Microsoft has made waves in the AI community by unveiling BitNet b1.58 2B4T, the largest-scale 1-bit AI model to date. This model, designed to run on lightweight hardware such as CPUs, is now available for use under an MIT license. While Bitnets are not new, BitNet b1.58 2B4T pushes the boundaries of what’s possible by offering incredible memory and computational efficiency while outperforming other models of similar sizes in key benchmarks.
Bitnets are a type of compressed AI model that reduces the memory requirements of traditional models. In standard AI models, the weights — or parameters — that define the internal structure of the model are quantized, meaning they are reduced to a smaller set of values to make the model more efficient. However, traditional quantization usually involves multiple values. A BitNet takes this process even further, using only three possible values: -1, 0, and 1, significantly lowering the memory and computational requirements.

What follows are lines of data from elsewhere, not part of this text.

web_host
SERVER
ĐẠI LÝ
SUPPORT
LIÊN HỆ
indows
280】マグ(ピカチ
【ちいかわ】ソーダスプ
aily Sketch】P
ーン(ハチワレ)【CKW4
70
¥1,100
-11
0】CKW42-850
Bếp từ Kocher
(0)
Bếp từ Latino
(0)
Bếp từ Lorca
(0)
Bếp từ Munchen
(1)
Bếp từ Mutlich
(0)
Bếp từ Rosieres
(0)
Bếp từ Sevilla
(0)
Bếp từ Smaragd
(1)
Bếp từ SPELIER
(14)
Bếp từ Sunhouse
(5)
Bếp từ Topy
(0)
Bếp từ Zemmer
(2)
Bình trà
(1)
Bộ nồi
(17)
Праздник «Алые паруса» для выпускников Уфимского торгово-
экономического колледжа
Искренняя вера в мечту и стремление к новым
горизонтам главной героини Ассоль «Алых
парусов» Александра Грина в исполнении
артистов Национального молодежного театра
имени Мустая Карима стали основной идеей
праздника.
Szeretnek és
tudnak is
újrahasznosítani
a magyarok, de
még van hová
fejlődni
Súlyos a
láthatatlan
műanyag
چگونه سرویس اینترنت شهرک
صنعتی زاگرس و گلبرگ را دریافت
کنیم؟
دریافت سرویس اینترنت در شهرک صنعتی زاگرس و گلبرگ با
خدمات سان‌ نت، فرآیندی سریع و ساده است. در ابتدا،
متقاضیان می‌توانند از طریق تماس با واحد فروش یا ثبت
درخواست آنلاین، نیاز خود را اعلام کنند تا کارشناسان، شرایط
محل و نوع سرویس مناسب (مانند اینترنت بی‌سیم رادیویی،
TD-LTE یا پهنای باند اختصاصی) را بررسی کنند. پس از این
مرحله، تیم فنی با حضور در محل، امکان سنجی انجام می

In theory, this allows Bitnets to run on lightweight hardware with fewer resources, making them ideal for resource-constrained devices like smartphones and embedded systems.

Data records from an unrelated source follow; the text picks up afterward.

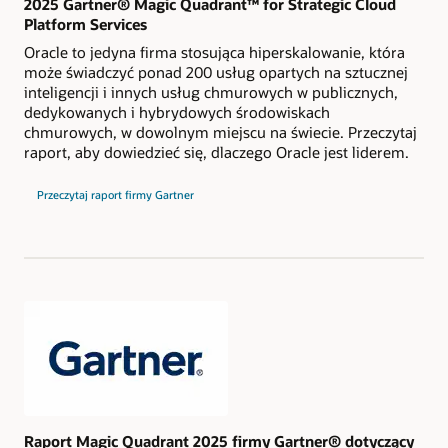
2025 Gartner® Magic Quadrant™ for Strategic Cloud
Platform Services
Oracle to jedyna firma stosująca hiperskalowanie, która
może świadczyć ponad 200 usług opartych na sztucznej
inteligencji i innych usług chmurowych w publicznych,
dedykowanych i hybrydowych środowiskach
chmurowych, w dowolnym miejscu na świecie. Przeczytaj
raport, aby dowiedzieć się, dlaczego Oracle jest liderem.
2024
Przeczytaj raport firmy Gartner
Gartner
Magic
Quadrant
for
Strategic
Cloud
Platform
Services
Raport Magic Quadrant 2025 firmy Gartner® dotyczący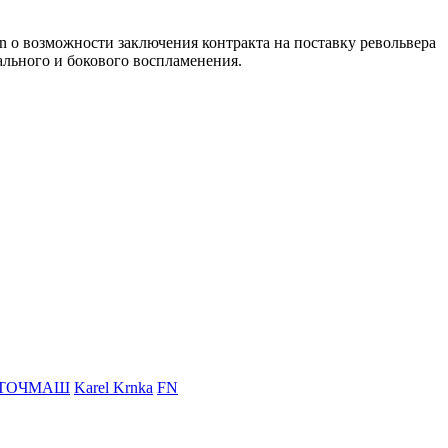
n о возможности заключения контракта на поставку револьвера
льного и бокового воспламенения.
ТОЧМАШ
Karel Krnka
FN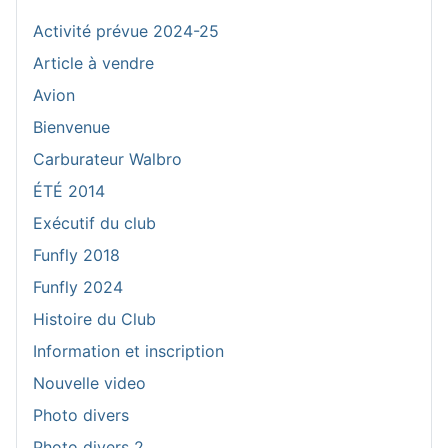
Activité prévue 2024-25
Article à vendre
Avion
Bienvenue
Carburateur Walbro
ÉTÉ 2014
Exécutif du club
Funfly 2018
Funfly 2024
Histoire du Club
Information et inscription
Nouvelle video
Photo divers
Photo divers 2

The newly developed BitNet b1.58 2B4T is the first BitNet to feature 2 billion parameters. This makes it one of the largest-scale Bitnets to date. Trained on a dataset of 4 trillion tokens (roughly the equivalent of 33 million books), the model demonstrates impressive performance and speed despite its compressed nature.

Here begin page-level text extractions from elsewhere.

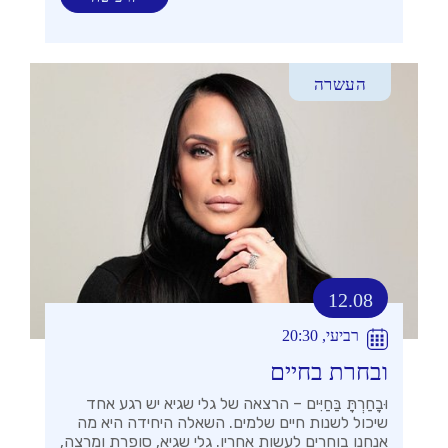
העשרה
12.08
רביעי, 20:30
ובחרת בחיים
וּבָחַרְתָּ בַּחַיִּים – הרצאה של גלי שגיא יש רגע אחד
שיכול לשנות חיים שלמים. השאלה היחידה היא מה
אנחנו בוחרים לעשות אחריו. גלי שגיא, סופרת ומרצה,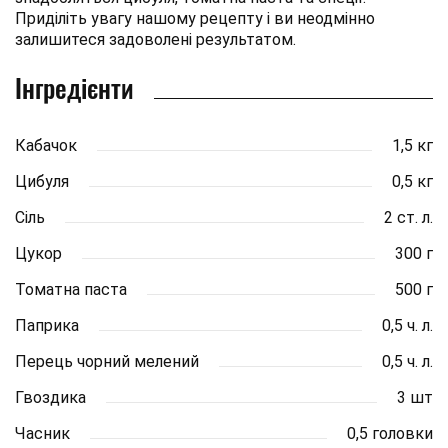
Приділіть увагу нашому рецепту і ви неодмінно
залишитеся задоволені результатом.
Інгредієнти
Кабачок
1,5 кг
Цибуля
0,5 кг
Сіль
2 ст. л.
Цукор
300 г
Томатна паста
500 г
Паприка
0,5 ч. л.
Перець чорний мелений
0,5 ч. л.
Гвоздика
3 шт
Часник
0,5 головки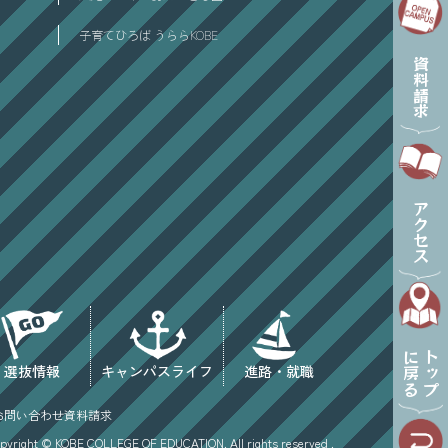
子育てひろば うららKOBE
資料請求
アクセス
に戻る
トップ
選抜情報
キャンパスライフ
進路・就職
お問い合わせ
資料請求
pyright © KOBE COLLEGE OF EDUCATION. All rights reserved .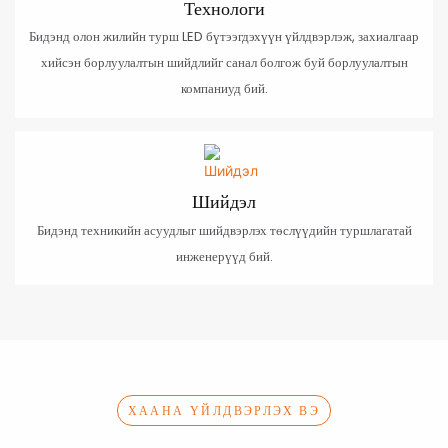
Технологи
Бидэнд олон жилийн турш LED бүтээгдэхүүн үйлдвэрлэж, захиалгаар
хийсэн борлуулалтын шийдлийг санал болгож буй борлуулалтын
компаниуд бий.
Шийдэл
Бидэнд техникийн асуудлыг шийдвэрлэх төслүүдийн туршлагатай
инженерүүд бий.
ХААНА ҮЙЛДВЭРЛЭХ ВЭ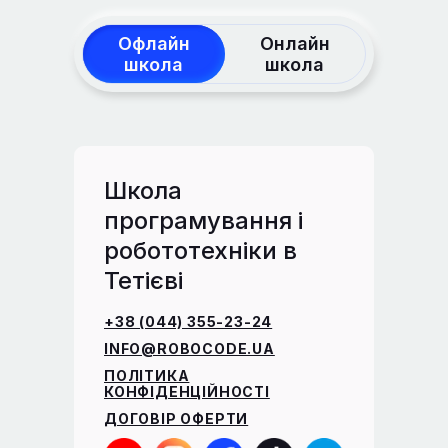
Офлайн
Онлайн
школа
школа
Школа
програмування і
робототехніки в
Тетієві
+38 (044) 355-23-24
INFO@ROBOCODE.UA
ПОЛІТИКА
КОНФІДЕНЦІЙНОСТІ
ДОГОВІР ОФЕРТИ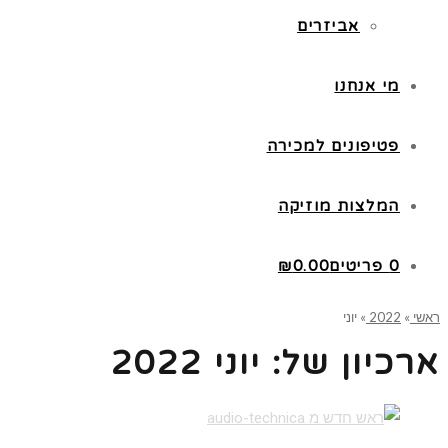
אביזרים
מי אנחנו
פטיפונים למכירה
המלצות מוזיקה
0 פריטים
0.00
₪
ראשי
»
2022
»
יוני
ארכיון של:
יוני 2022
קרא עוד ←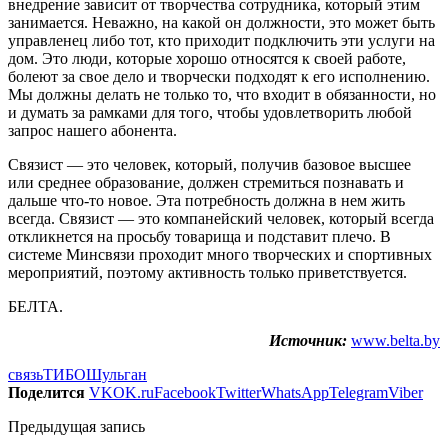
внедрение зависит от творчества сотрудника, который этим
занимается. Неважно, на какой он должности, это может быть
управленец либо тот, кто приходит подключить эти услуги на
дом. Это люди, которые хорошо относятся к своей работе,
болеют за свое дело и творчески подходят к его исполнению.
Мы должны делать не только то, что входит в обязанности, но
и думать за рамками для того, чтобы удовлетворить любой
запрос нашего абонента.
Связист — это человек, который, получив базовое высшее
или среднее образование, должен стремиться познавать и
дальше что-то новое. Эта потребность должна в нем жить
всегда. Связист — это компанейский человек, который всегда
откликнется на просьбу товарища и подставит плечо. В
системе Минсвязи проходит много творческих и спортивных
мероприятий, поэтому активность только приветствуется.
БЕЛТА.
Источник:
www.belta.by
связь
ТИБО
Шульган
Поделится
VK
OK.ru
Facebook
Twitter
WhatsApp
Telegram
Viber
Предыдущая запись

According to Microsoft’s researchers, BitNet b1.58 2B4T manages to outperform comparable models in benchmark tests like GSM8K (which involves grade-school-level math problems) and PIQA (which tests physical commonsense reasoning). Specifically, it outperforms Meta’s Llama 3.2 1B, Google’s Gemma 3 1B, and Alibaba’s Qwen 2.5 1.5B on these tasks.

Moreover, the model is twice as fast as other similar models, all while using a fraction of the memory typically required.
However, there’s a catch to all of this impressive performance. To run BitNet b1.58 2B4T, you need to use Microsoft’s custom framework, bitnet.cpp, which currently only supports certain hardware, most notably CPUs like Apple’s M2 chip. The model does not support GPUs, which are the dominant hardware used in modern AI infrastructure. This limitation means that while the model holds promise for lightweight devices, it may not be practical for large-scale deployment on the most widely used AI hardware.